■ REQUIREMENT:
All of the entries are to be repeated exactly, with no pictures included.

■ RECORDS FOR PROCESSING:
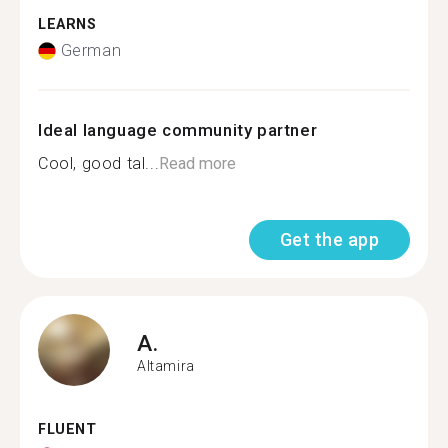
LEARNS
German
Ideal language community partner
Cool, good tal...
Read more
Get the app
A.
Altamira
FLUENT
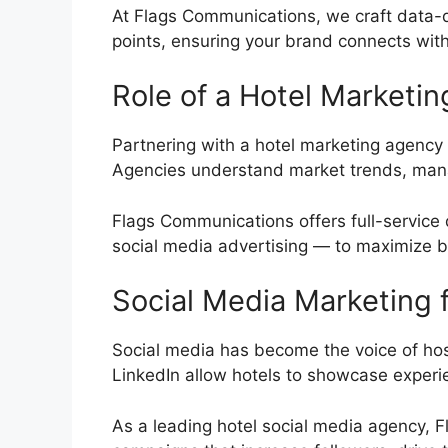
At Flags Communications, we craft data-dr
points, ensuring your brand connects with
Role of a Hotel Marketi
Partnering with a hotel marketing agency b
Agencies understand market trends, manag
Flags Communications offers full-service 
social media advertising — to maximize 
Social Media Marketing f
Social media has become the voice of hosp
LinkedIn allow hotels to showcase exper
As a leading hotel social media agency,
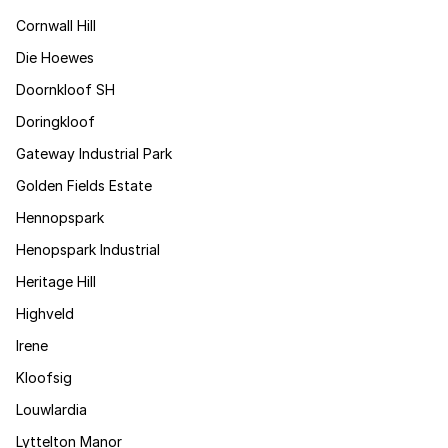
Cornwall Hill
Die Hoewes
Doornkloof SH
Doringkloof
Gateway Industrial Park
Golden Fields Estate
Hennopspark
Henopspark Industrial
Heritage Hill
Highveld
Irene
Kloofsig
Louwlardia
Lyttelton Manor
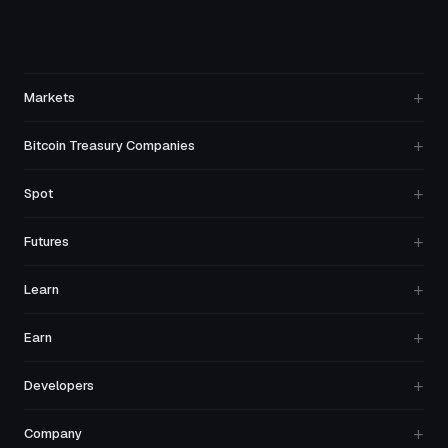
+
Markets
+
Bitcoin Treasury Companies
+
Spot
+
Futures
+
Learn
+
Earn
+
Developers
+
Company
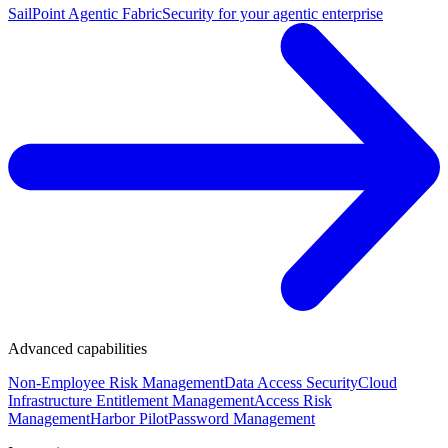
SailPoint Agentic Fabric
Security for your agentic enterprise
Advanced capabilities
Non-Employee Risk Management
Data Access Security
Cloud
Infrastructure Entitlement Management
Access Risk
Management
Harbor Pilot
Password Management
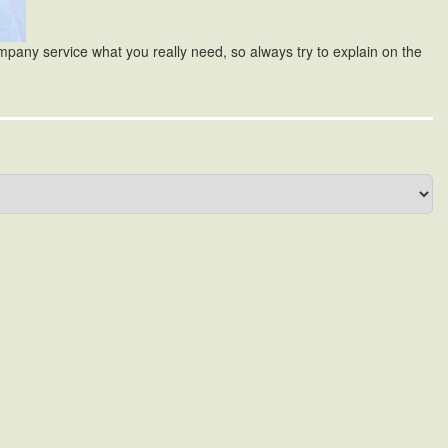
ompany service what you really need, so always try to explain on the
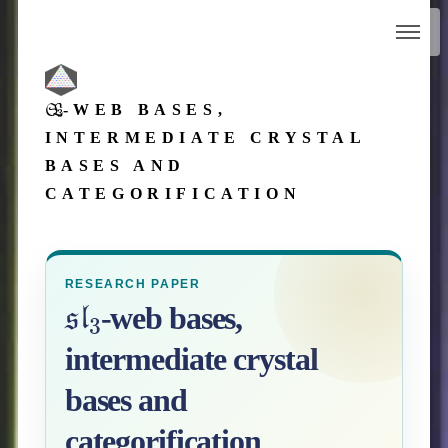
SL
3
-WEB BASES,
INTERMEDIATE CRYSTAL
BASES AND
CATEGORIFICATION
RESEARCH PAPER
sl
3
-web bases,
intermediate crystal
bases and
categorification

■ SOLUTION FOR THIS EXERCISE:
LEARNS
German
Ideal language community partner
Cool, good tal...
Read more
Get the app
A.
Altamira
FLUENT
At Flags Communications, we craft data-dr
points, ensuring your brand connects with
Role of a Hotel Marketi
Partnering with a hotel marketing agency b
Agencies understand market trends, manag
Flags Communications offers full-service 
social media advertising — to maximize 
Social Media Marketing f
Social media has become the voice of hosp
LinkedIn allow hotels to showcase exper
As a leading hotel social media agency,
Cornwall Hill
Die Hoewes
Doornkloof SH
Doringkloof
Gateway Industrial Park
Golden Fields Estate
Hennopspark
Henopspark Industrial
Heritage Hill
Highveld
Irene
Kloofsig
Louwlardia
Lyttelton Manor
+
Markets
+
Bitcoin Treasury Companies
+
Spot
+
Futures
+
Learn
+
Earn
+
Developers
+
Company
SailPoint Agentic Fabric
Security for your agentic enterprise
Advanced capabilities
Non-Employee Risk Management
Data Access Security
Cloud
Infrastructure Entitlement Management
Access Risk
Management
Harbor Pilot
Password Management
ompany service what you really need, so always try to explain on the
SL
3
-WEB BASES,
INTERMEDIATE CRYSTAL
BASES AND
CATEGORIFICATION
RESEARCH PAPER
sl
3
-web bases,
intermediate crystal
bases and
categorification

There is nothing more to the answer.